2.         The Government of Argentina filed a strange brief supporting the extraterritorial application of the Alien Tort Statute, ostensibly because this has allowed accountability for human rights violations during the military government in Argentina.  To my knowledge, this is the only foreign government that has ever supported extraterritorial application of the ATS.  All other foreign governments have strongly objected to the extraterritorial application of the ATS as an infringement on their sovereignty.  One wonders whether the Argentine Government would be quite so keen to have U.S. courts judge whether Argentine corporations have committed human rights violations in their operations elsewhere in Latin America, or whether the present Kirchner government has committed human rights violations inside Argentina?

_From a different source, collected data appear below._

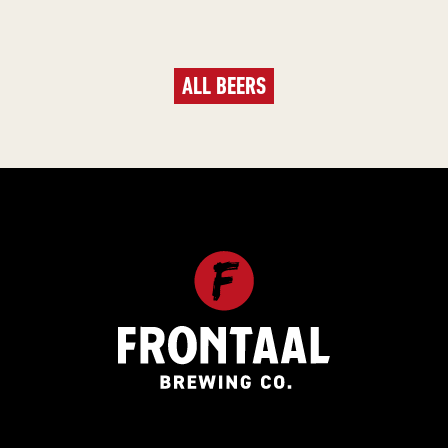
ALL BEERS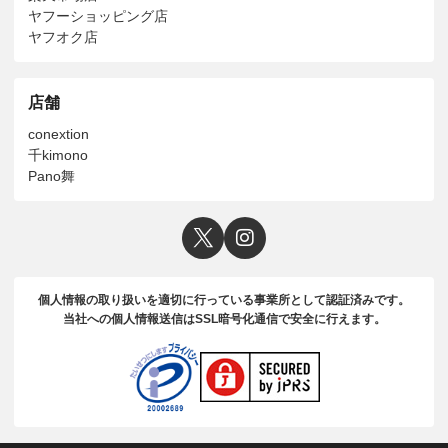
ヤフーショッピング店
ヤフオク店
店舗
conextion
千kimono
Pano舞
個人情報の取り扱いを適切に行っている事業所として認証済みです。
当社への個人情報送信はSSL暗号化通信で安全に行えます。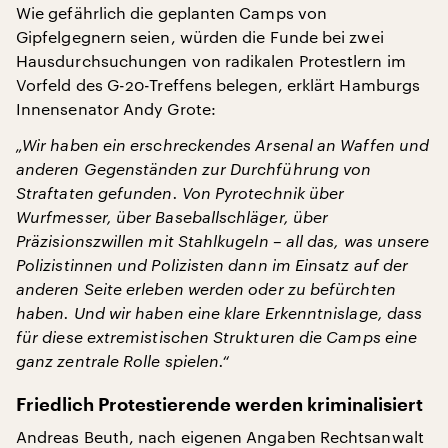
Wie gefährlich die geplanten Camps von
Gipfelgegnern seien, würden die Funde bei zwei
Hausdurchsuchungen von radikalen Protestlern im
Vorfeld des G-20-Treffens belegen, erklärt Hamburgs
Innensenator Andy Grote:
„Wir haben ein erschreckendes Arsenal an Waffen und
anderen Gegenständen zur Durchführung von
Straftaten gefunden. Von Pyrotechnik über
Wurfmesser, über Baseballschläger, über
Präzisionszwillen mit Stahlkugeln – all das, was unsere
Polizistinnen und Polizisten dann im Einsatz auf der
anderen Seite erleben werden oder zu befürchten
haben. Und wir haben eine klare Erkenntnislage, dass
für diese extremistischen Strukturen die Camps eine
ganz zentrale Rolle spielen.“
Friedlich Protestierende werden kriminalisiert
Andreas Beuth, nach eigenen Angaben Rechtsanwalt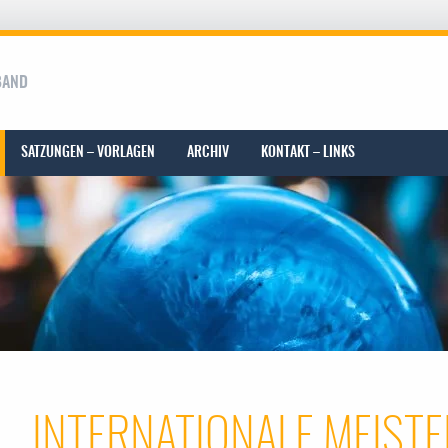
BAND
SATZUNGEN – VORLAGEN
ARCHIV
KONTAKT – LINKS
INTERNATIONALE MEIST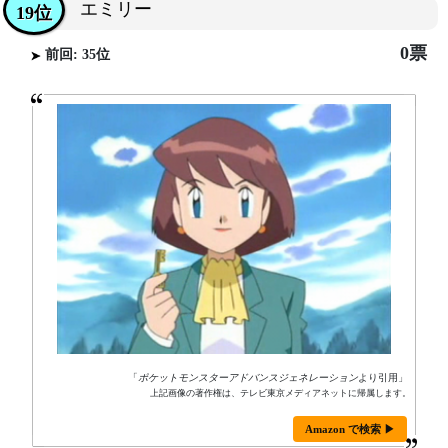
エミリー
19位
0票
前回: 35位
「
ポケットモンスターアドバンスジェネレーション
より引用」
上記画像の著作権は、テレビ東京メディアネットに帰属します。
Amazon で検索 ▶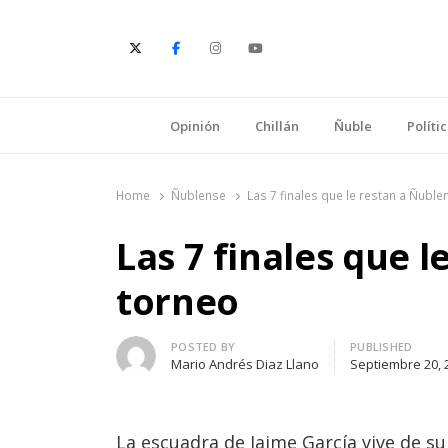
E
Opinión
Chillán
Ñuble
Políti
Home
Ñublense
Las 7 finales que le restan a Ñuble
Las 7 finales que l
torneo
Author
POSTED BY
PUBLISHED
Mario Andrés Diaz Llano
Septiembre 20, 
La escuadra de Jaime García vive de s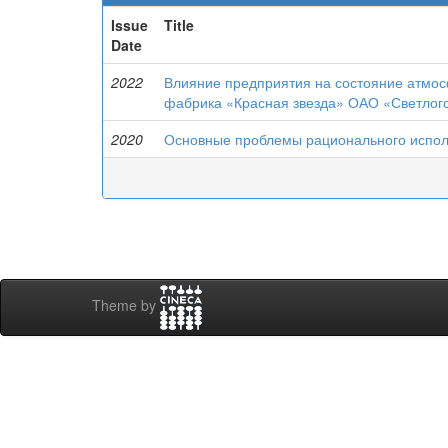
Issue
Title
Date
2022
Влияние предприятия на состояние атмо
фабрика «Красная звезда» ОАО «Светлог
2020
Основные проблемы рационального испол
Theme by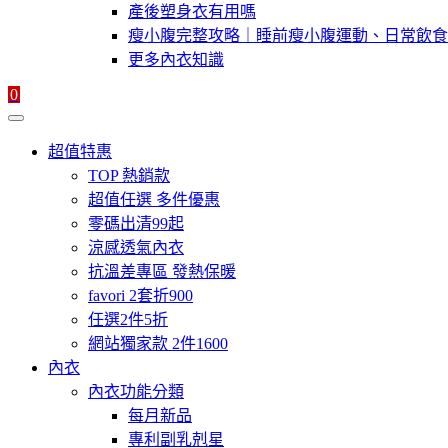
產後塑身衣有用嗎
瘦小腹完整攻略｜睡前瘦小腹運動、日常飲食
更多內衣知識
0
超值特惠
TOP 熱銷款
超值任選 多件優惠
零碼出清99起
涼感透氣內衣
抗溫差專區 發熱保暖
favori 2套折900
任選2件5折
網站獨家款 2件1600
內衣
內衣功能分類
每月新品
專利副乳剋星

3.         The American Bar Association filed a brief largely devoted to policy arguments why U.S. courts should be available to remedy human rights violations around the world.  The ABA argues that a narrow reading of the ATS would “diminish the United States’ voice in fostering universal adherence to norms of international law.”  While nominally espousing “rule of law,” it’s surprising that the ABA makes no mention in its brief of the limits in international law itself relating to the exercise of extraterritorial jurisdiction.

4.         The Governments of the United Kingdom and the Netherlands submitted a brief nominally in support of neither party, but actually supporting Shell.  They argue that international law does not permit U.S. courts to exercise jurisdiction over the acts of foreign corporations (such as Shell) in third countries where there is no nexus to the United States.  It’s a little puzzling why the two governments, who filed a brief in support of Shell in the first round, are now filing in support of neither party, but presumably they are trying to appear more “neutral” after they were criticized by European human rights groups for defending an Anglo-Dutch oil company against human rights claims.  Nonetheless, they assert that “For the U.S. to allow the ATS to provide the basis for such claims would clearly interfere with other nations’ sovereignty and be plainly inconsistent with international law and the concept of international comity….”

5.         The European Commission has submitted a brief in support of neither party that makes so many conflicting arguments as to be of little value to the Court.  The Commission argues that the ATS may be applied “where the defendant is a United States national or the conduct implicates United States security interests of fundamental importance” and also to “a narrow category of the most grave international law violations involving conduct of universal concern so long as the ATS claimant demonstrates that those States with a nexus to the case are unwilling or unable to provide a forum and no international remedies are available.”  The Commission does not say how these principles should be applied in the present case.

6.         In our brief on behalf of several U.S. companies, Paul Clement and I reprise some of the arguments we made to the Supreme Court in 2008 in the Apartheid case (which the Court was unable to take because of conflicts).   We point out, inter alia, that extraterritorial application of the ATS in most cases violates the Court’s longstanding proscription (first enunciated in 1897 in Underhill v Hernandez) against allowing U.S. courts to “sit in judgment on the acts of the government of another, done within its own territory.”  In the future, will the Supreme Court itself want to decide, without a clear mandate from Congress, whether acts by China or Russia or Saudi Arabia inside their own countries violate the “law of nations”?  We also note that ATS litigation is likely to continue unless the Court provides clear guidance for the lower courts.  For example, even if the Court decides that the ATS does not apply to violations of international law in other countries, unless the Court is clear about which extraterritorial acts are covered and which are not, ATS plaintiffs will bring new cases alleging that U.S. persons or companies have committed tortious acts inside the United States by planning, or failing to stop, actions outside the United States.